START Task inputs

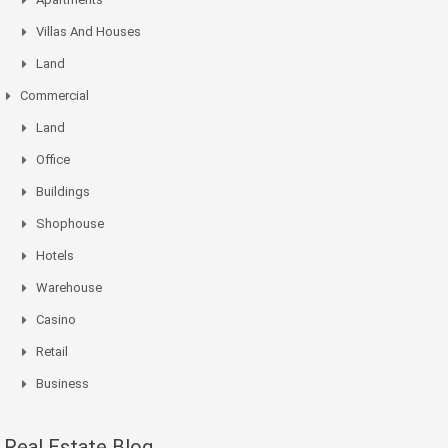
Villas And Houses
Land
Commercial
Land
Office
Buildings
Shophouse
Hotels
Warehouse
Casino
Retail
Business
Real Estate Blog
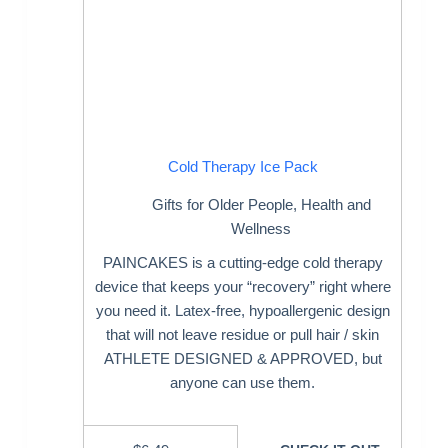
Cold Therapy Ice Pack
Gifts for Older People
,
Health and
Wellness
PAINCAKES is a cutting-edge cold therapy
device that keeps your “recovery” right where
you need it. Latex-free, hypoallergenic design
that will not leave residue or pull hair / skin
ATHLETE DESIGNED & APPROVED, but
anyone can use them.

END Task inputs
START Task inputs

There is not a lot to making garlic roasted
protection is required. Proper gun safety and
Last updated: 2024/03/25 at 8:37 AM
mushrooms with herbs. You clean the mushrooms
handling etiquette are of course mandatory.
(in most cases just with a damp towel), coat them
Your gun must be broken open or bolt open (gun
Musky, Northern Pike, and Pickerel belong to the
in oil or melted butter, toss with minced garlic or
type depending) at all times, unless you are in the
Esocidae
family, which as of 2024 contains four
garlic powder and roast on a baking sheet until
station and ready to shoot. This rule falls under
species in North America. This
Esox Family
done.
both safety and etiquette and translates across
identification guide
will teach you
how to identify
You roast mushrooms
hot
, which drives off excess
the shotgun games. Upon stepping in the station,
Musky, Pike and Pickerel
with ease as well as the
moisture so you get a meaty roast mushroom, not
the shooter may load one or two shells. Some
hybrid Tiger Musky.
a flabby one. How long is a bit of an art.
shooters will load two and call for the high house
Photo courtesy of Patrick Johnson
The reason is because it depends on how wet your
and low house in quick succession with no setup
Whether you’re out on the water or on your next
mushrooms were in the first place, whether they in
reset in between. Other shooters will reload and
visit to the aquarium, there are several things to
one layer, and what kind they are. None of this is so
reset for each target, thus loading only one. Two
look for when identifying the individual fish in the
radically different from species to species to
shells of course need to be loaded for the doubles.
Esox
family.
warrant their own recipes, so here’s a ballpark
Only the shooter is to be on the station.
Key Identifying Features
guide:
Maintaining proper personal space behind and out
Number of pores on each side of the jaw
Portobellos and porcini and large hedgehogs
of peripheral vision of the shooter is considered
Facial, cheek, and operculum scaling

END Task inputs

Transcribe the records above from the line holding "Musky, Northern Pike, and" down to the line holding "how to identify", inclusive, without adding anything.

Exercise result:
Musky, Northern Pike, and Pickerel belong to the
in oil or melted butter, toss with minced garlic or
type depending) at all times, unless you are in the
Esocidae
family, which as of 2024 contains four
garlic powder and roast on a baking sheet until
station and ready to shoot. This rule falls under
species in North America. This
Esox Family
done.
both safety and etiquette and translates across
identification guide
will teach you
how to identify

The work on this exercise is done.